Produce a verbatim transcription of all records.

== Saved data entries ==
___

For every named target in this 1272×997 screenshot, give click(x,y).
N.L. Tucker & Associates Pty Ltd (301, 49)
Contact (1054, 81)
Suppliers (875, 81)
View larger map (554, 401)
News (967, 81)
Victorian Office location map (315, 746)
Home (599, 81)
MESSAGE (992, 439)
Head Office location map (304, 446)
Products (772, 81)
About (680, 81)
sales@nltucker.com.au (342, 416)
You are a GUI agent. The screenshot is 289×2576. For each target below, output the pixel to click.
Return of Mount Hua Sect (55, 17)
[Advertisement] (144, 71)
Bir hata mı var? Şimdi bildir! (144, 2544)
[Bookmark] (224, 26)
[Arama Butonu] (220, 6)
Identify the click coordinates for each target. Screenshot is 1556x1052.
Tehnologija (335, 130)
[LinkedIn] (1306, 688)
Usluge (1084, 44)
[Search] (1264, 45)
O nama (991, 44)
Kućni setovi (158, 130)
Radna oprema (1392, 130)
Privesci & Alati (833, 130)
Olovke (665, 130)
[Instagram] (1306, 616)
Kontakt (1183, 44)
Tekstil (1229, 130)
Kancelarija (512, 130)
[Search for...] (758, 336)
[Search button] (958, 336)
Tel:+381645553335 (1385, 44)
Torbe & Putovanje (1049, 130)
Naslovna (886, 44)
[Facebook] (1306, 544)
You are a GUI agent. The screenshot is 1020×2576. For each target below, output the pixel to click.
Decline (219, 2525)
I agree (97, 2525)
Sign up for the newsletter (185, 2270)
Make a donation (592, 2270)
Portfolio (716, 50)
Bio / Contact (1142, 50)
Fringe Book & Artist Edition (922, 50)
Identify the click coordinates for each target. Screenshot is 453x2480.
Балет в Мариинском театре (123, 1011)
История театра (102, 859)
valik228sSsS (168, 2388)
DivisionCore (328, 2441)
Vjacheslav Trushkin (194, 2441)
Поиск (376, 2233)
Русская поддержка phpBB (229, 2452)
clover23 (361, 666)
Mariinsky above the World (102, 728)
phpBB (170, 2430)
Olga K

___

== Exercise solution ==
For every named target in this 1272×997 screenshot, give click(x,y).
N.L. Tucker & Associates Pty Ltd (301, 49)
Contact (1054, 81)
Suppliers (875, 81)
View larger map (554, 401)
News (967, 81)
Victorian Office location map (315, 746)
Home (599, 81)
MESSAGE (992, 439)
Head Office location map (304, 446)
Products (772, 81)
About (680, 81)
sales@nltucker.com.au (342, 416)
You are a GUI agent. The screenshot is 289×2576. For each target below, output the pixel to click.
Return of Mount Hua Sect (55, 17)
[Advertisement] (144, 71)
Bir hata mı var? Şimdi bildir! (144, 2544)
[Bookmark] (224, 26)
[Arama Butonu] (220, 6)
Identify the click coordinates for each target. Screenshot is 1556x1052.
Tehnologija (335, 130)
[LinkedIn] (1306, 688)
Usluge (1084, 44)
[Search] (1264, 45)
O nama (991, 44)
Kućni setovi (158, 130)
Radna oprema (1392, 130)
Privesci & Alati (833, 130)
Olovke (665, 130)
[Instagram] (1306, 616)
Kontakt (1183, 44)
Tekstil (1229, 130)
Kancelarija (512, 130)
[Search for...] (758, 336)
[Search button] (958, 336)
Tel:+381645553335 (1385, 44)
Torbe & Putovanje (1049, 130)
Naslovna (886, 44)
[Facebook] (1306, 544)
You are a GUI agent. The screenshot is 1020×2576. For each target below, output the pixel to click.
Decline (219, 2525)
I agree (97, 2525)
Sign up for the newsletter (185, 2270)
Make a donation (592, 2270)
Portfolio (716, 50)
Bio / Contact (1142, 50)
Fringe Book & Artist Edition (922, 50)
Identify the click coordinates for each target. Screenshot is 453x2480.
Балет в Мариинском театре (123, 1011)
История театра (102, 859)
valik228sSsS (168, 2388)
DivisionCore (328, 2441)
Vjacheslav Trushkin (194, 2441)
Поиск (376, 2233)
Русская поддержка phpBB (229, 2452)
clover23 (361, 666)
Mariinsky above the World (102, 728)
phpBB (170, 2430)
Olga K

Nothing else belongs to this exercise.